Мои отношения с другими школьными друзьями были как всегда: довольно весело, но на том же принципе “я разрушу тебе жизнь, если всех вокруг это рассмешит”. С Барри же я окунался во что-то необычное. Ненавижу слово “близость” – такое детское, – но удачнее слова нет. Нам не нужно было вместе рыдать, ходить в сауну или устраивать раскопки детских воспоминаний, нам просто – мы просто – успокаивались... правильно – это было правильно. А сексуальное напряжение уменьшилось, как никогда.
Я стал замечать, что, когда никто не смотрит, мы ходим чуть ближе друг к другу, чем обычно, – бок о бок, но как-то ненормально слегка задевая друг друга плечами. Мы об этом никогда не говорили, и я осознал, что происходит, лишь спустя какое-то время. Не знаю, во мне дело или в Барри, но один из нас должен был сознавать, потому что, когда мы снова оказывались на людях, это прекращалось.
Такие вещи трудно объяснять и не выглядеть при этом мудилой, но с Барри я был спокойнее, чем с кем-либо в жизни, более расслабленным, более... (“цельным” – идиотское слово, но вы понимаете, что я хочу сказать).

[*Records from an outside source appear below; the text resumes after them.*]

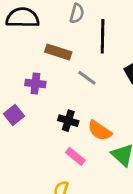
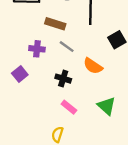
gray line: (87, 78) -> (67, 47), moved
orange semicircle: (100, 131) -> (93, 66), moved

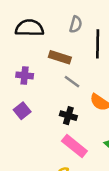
purple cross: (37, 49) -> (25, 75), moved
pink rectangle: (69, 107) -> (74, 146), size x1.5

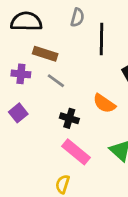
brown rectangle: (60, 57) -> (45, 54), moved
gray line: (72, 82) -> (56, 81), moved

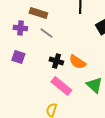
orange semicircle: (104, 103) -> (77, 62), moved
purple square: (18, 113) -> (18, 57), turned -32

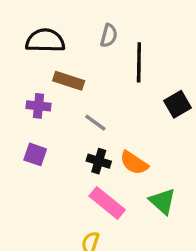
gray line: (46, 33) -> (95, 123), moved

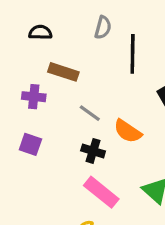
black semicircle: (45, 41) -> (40, 32), size x0.6
orange semicircle: (134, 163) -> (128, 131), moved

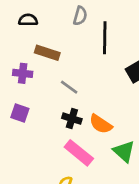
orange semicircle: (128, 131) -> (101, 124), moved

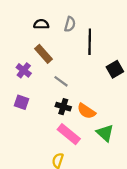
black semicircle: (28, 20) -> (41, 24), moved
brown rectangle: (47, 53) -> (43, 54), turned 30
purple cross: (23, 73) -> (24, 70), turned 32

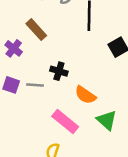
gray line: (61, 81) -> (35, 85), moved, turned -32
black cross: (63, 107) -> (59, 71), moved

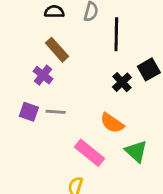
purple cross: (14, 48) -> (43, 75), moved
black cross: (59, 71) -> (122, 82), moved, turned 30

Это было странно – я уже не вполне понимал, где мы. Теперь казалось очевидным, что мы с Барри вовсе не собираемся – ну, вы понимаете – ничего делать. Но ведь раньшея хотел что-то делать и не понимал, что Барри это видит, – а теперь я расхотел, и тут стало ясно, что Барри в курсе, – вы поняли.
Я внятно излагаю?
Но самое странное – теперь, когда я твердо решил убедиться в том, что я стопроцентный натурал, Барри вдруг стал со мной физически ласков. Не типа “я хочу тебя сзади”, а просто мил.

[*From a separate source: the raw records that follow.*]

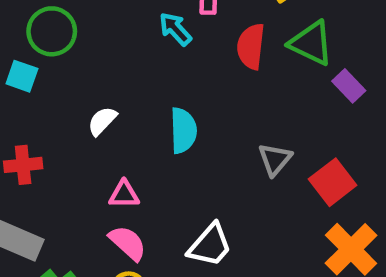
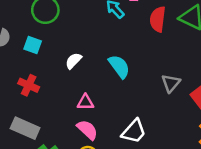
cyan square: (22, 76) -> (33, 45), moved
cyan semicircle: (183, 131) -> (119, 66), turned -35
red cross: (23, 165) -> (29, 85), turned 30

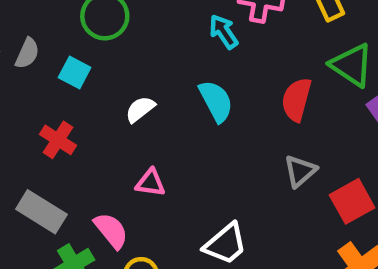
red semicircle: (158, 19) -> (296, 100), moved
cyan semicircle: (119, 66) -> (216, 101), moved
pink semicircle: (87, 130) -> (111, 231), moved

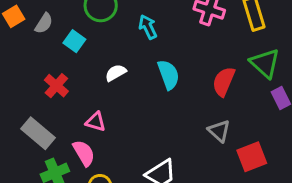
cyan arrow: (224, 32) -> (148, 27), moved
gray triangle: (300, 171) -> (219, 131), turned -45
pink triangle: (150, 183) -> (96, 122), moved

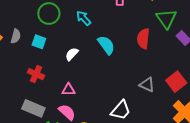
green triangle: (265, 63) -> (166, 19), turned 30
gray triangle: (219, 131) -> (147, 85), moved

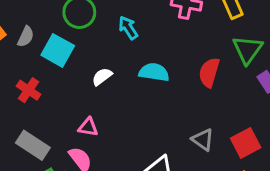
cyan square: (39, 42) -> (58, 50), size x1.5
cyan semicircle: (106, 45) -> (154, 72), turned -54
red cross: (36, 74) -> (29, 90), moved

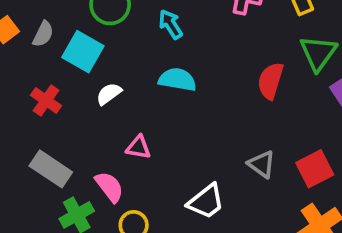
cyan semicircle: (154, 72) -> (177, 80), moved
white semicircle: (102, 77) -> (109, 94), moved
pink triangle: (88, 127) -> (138, 147), moved

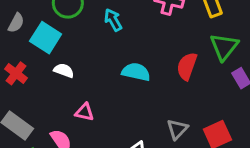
cyan semicircle: (177, 80) -> (136, 72), moved
white semicircle: (109, 94) -> (64, 70), turned 54
gray triangle: (262, 164) -> (177, 129), turned 35

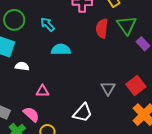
red semicircle: (187, 66) -> (102, 28), moved
cyan semicircle: (136, 72) -> (61, 50), moved

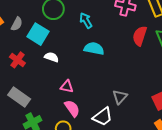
gray triangle: (108, 88) -> (120, 97), moved
pink semicircle: (31, 114) -> (72, 108), moved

Все это дерьмо, не стоило об этом говорить, но суть вот в чем: как только мысль о Барри перестала вызывать у меня эрекцию, мы стали как бы – влюбляться друг в друга. И я не имею в виду, что у меня на него больше не вставал, или будто он хотел, чтобы у меня на него вставал. Вот поэтому я не мог понять, как, почему или каким образом мы оказались влюблены. Это было странно – физическое, но не сексуальное. Это и странно. Потому что раз физическое, то, конечно, немножко сексуальное, но не секс-сексуальное, просто дружески сексуальное.

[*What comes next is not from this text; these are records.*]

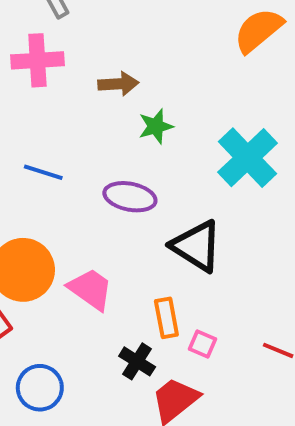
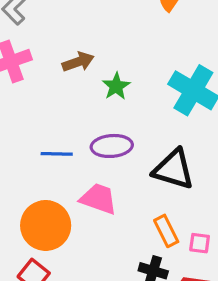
blue line: (43, 172) -> (57, 154), moved
pink trapezoid: (90, 289) -> (99, 199), moved

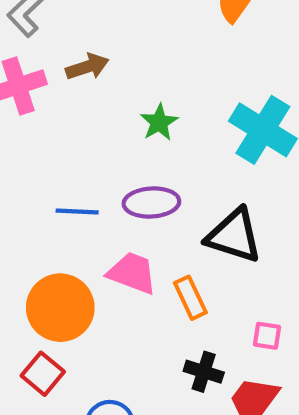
brown arrow: (78, 62) -> (87, 67), moved
orange rectangle: (166, 231) -> (190, 298), moved

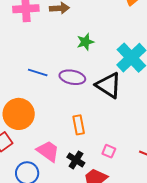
black triangle: (234, 236) -> (109, 85), moved
pink trapezoid: (132, 273) -> (48, 151), moved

Ну, все равно – мы об этом не говорили, так что, если разобраться, все это дерьмо не имеет значения.
Ох, черт. Я уже заговорил, как миссис Мамфорд.
Господи.
Глава тридцать третья
Мистер Берн (очаровательный, забавный, добрый мужик, конституцией, к несчастью, сильно напоминавший обезьяну) ушел с работы через неделю после начала семестра по причине нервного срыва, так что моя подготовка к экзаменам за шестой класс раздвоилась, и занимались ею два препода, предположительно сохранившие рассудок.
В последние годы у преподов нашей школы срывы шли тревожным потоком. Ну... не совсем тревожным – на самом деле скорее забавным. Зануды, идиоты и фашисты оказались невосприимчивы, как мы над ними ни трудились.